Maize is a crop that is widely cultivated all over the world. Thus, the classification of maize seeds quality is important, while the traditional methods based on the texture, shape, and color which require repeated work is not efficient. Recently, deep learning reached the goal in the field of image processing, and a deep convolutional neural network (DCNN) is often used to do the image classification task. Here, we explored another neural network called Vision Transformer (ViT), which originally was applied to the natural language processing. Based on the self‐attention mechanism, ViT discards the convolutional structure. But when trained from scratch on medium‐sized datasets, ViT performed poorly compared to CNN. Due to the lack of local structure within the input image, tokenization cannot be used to generate a valid training set in the original ViT model. As a result, we proposed an improved ViT model SeedViT. Compared with the original ViT which could only train large datasets, SeedViT can train small and medium datasets to achieve SOTA (State of the Art) in vision classification with only 2,500 images in our study.
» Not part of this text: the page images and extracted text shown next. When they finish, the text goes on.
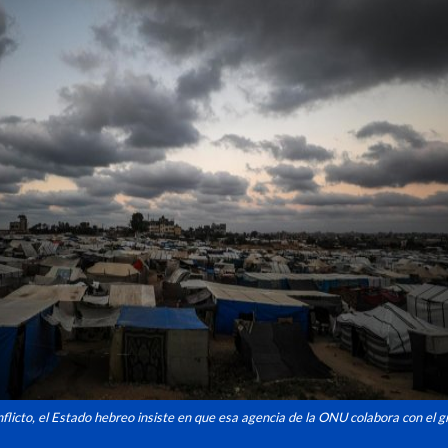
flicto, el Estado hebreo insiste en que esa agencia de la ONU colabora con el 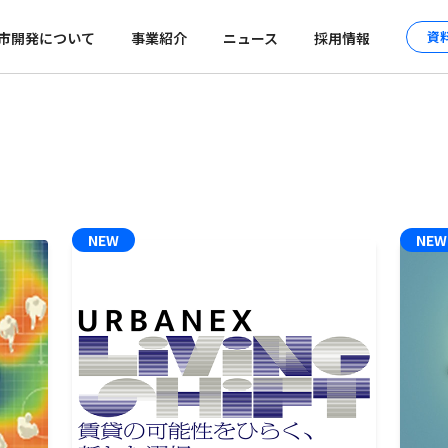
資
市開発について
事業紹介
ニュース
採用情報
経営理念
暮らす
グループ会社
賃貸マンションブランド URBANE
パーパス
働く
沿革
分譲マンションブランド SCENES
会社概要
街づくり
サステナビリティの取り組み
居住実験TRANS×HOME［変身
財務情報
生物多様性保全の取り組み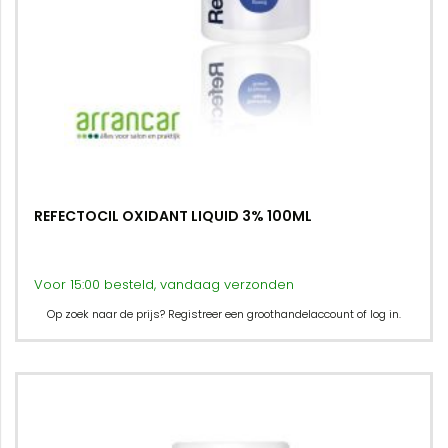
REFECTOCIL OXIDANT LIQUID 3% 100ML
Voor 15:00 besteld, vandaag verzonden
Op zoek naar de prijs? Registreer een groothandelaccount of log in.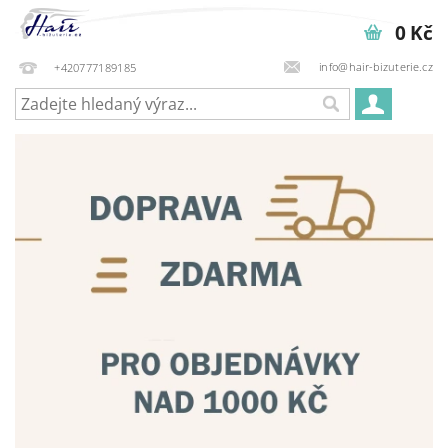
0 Kč
info@hair-bizuterie.cz
+420777189185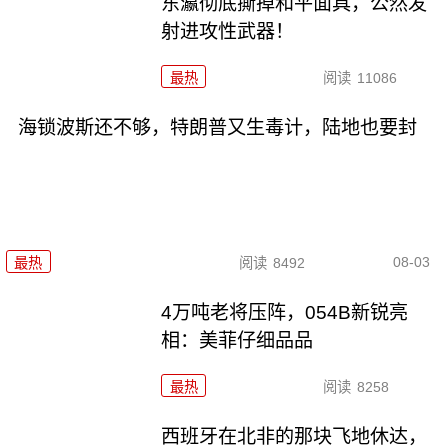
东瀛彻底撕掉和平面具，公然发
射进攻性武器！
最热
阅读
11086
海锁波斯还不够，特朗普又生毒计，陆地也要封
08-03
最热
阅读
8492
4万吨老将压阵，054B新锐亮
相：美菲仔细品品
最热
阅读
8258
西班牙在北非的那块飞地休达，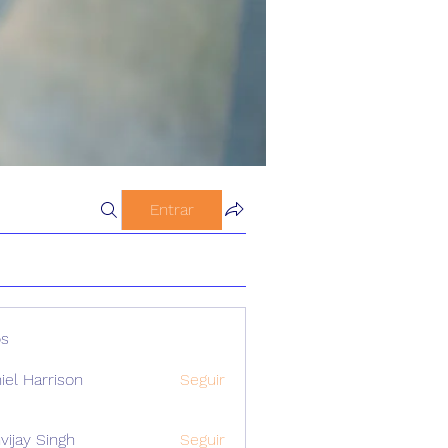
Entrar
s
iel Harrison
Seguir
vijay Singh
Seguir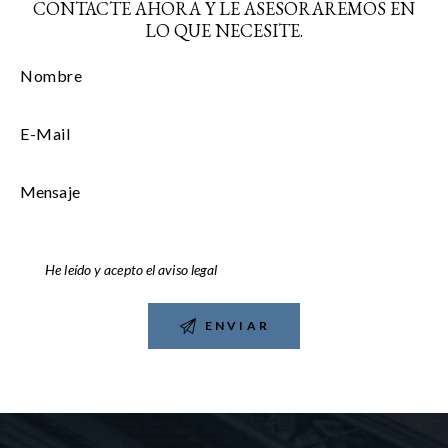
CONTACTE AHORA Y LE ASESORAREMOS EN
LO QUE NECESITE.
He leído y acepto el
aviso legal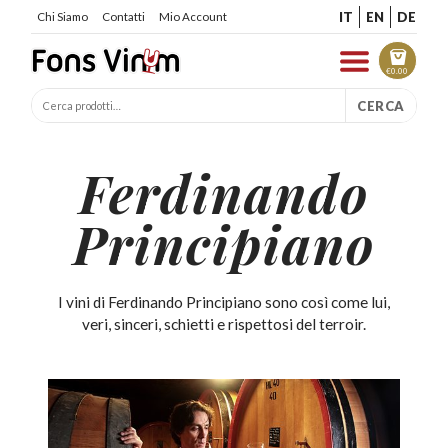
IT
EN
DE
Chi Siamo
Contatti
Mio Account
€
0.00
CERCA
Ferdinando
Principiano
I vini di Ferdinando Principiano sono così come lui,
veri, sinceri, schietti e rispettosi del terroir.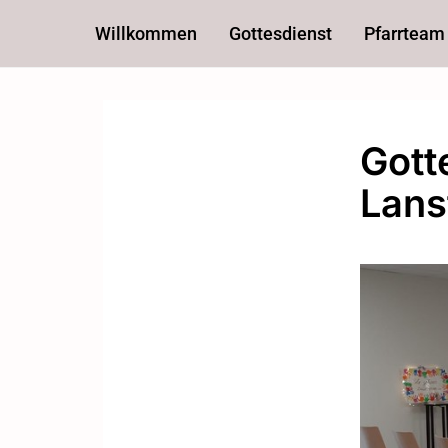
Willkommen
Gottesdienst
Pfarrteam
Gott
Lans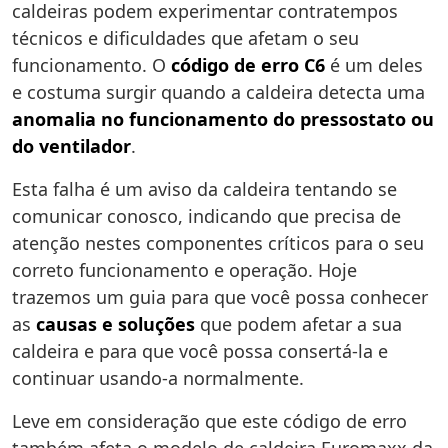
caldeiras podem experimentar contratempos
técnicos e dificuldades que afetam o seu
funcionamento. O
código de erro C6
é um deles
e costuma surgir quando a caldeira detecta uma
anomalia no funcionamento do pressostato ou
do ventilador
.
Esta falha é um aviso da caldeira tentando se
comunicar conosco, indicando que precisa de
atenção nestes componentes críticos para o seu
correto funcionamento e operação. Hoje
trazemos um guia para que você possa conhecer
as
causas e soluções
que podem afetar a sua
caldeira e para que você possa consertá-la e
continuar usando-a normalmente.
Leve em consideração que este código de erro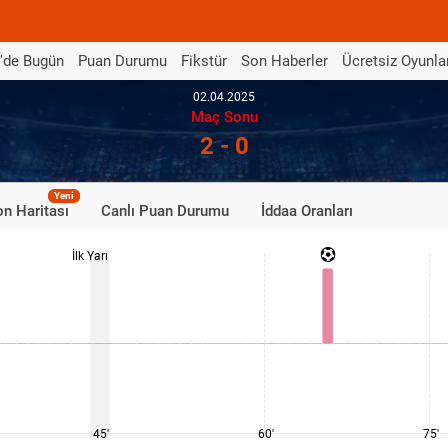
'de Bugün
Puan Durumu
Fikstür
Son Haberler
Ücretsiz Oyunla
02.04.2025
Maç Sonu
2 - 0
Yeni
n Haritası
Canlı Puan Durumu
İddaa Oranları
İlk Yarı
45'
60'
75'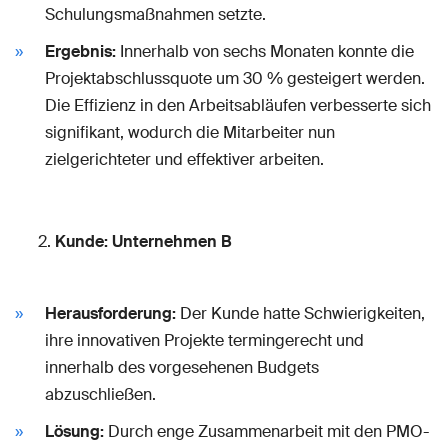
Schulungsmaßnahmen setzte.
Ergebnis:
Innerhalb von sechs Monaten konnte die
Projektabschlussquote um 30 % gesteigert werden.
Die Effizienz in den Arbeitsabläufen verbesserte sich
signifikant, wodurch die Mitarbeiter nun
zielgerichteter und effektiver arbeiten.
Kunde: Unternehmen B
Herausforderung:
Der Kunde hatte Schwierigkeiten,
ihre innovativen Projekte termingerecht und
innerhalb des vorgesehenen Budgets
abzuschließen.
Lösung:
Durch enge Zusammenarbeit mit den PMO-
The feasibility of SeedViT to classify maize seeds’ quality was studied in this article, and we compared it with DCNN and traditional machine learning algorithms. The accuracy, sensitivity, specificity, and precision were 97.6%, 94.1%, 98.9%, and 97%, respectively. In addition, we employed ViT and VGG (Visual Geometry Group, a convolutional neural network) to extract image features, and SVM (support vector machine) was used as the classifier to classify them, with the result that ViT‐SVM was stable around 96.6% on the test set and VGG‐SVM was stable around 94.6%. At last, a visual attention map was generated by visualization technology. It showed that SeedViT can be a new and novel way for maize seed manufacturing.
Practical applications
An algorithm for classifying and sorting out high‐quality maize seeds.
Use the Transformer algorithm from the field of natural language processing instead of the convolutional neural network algorithm.
Use GeLU function for activation and soft split with images to improve Vision Transformer model so that it can achieve great performance with small and medium datasets.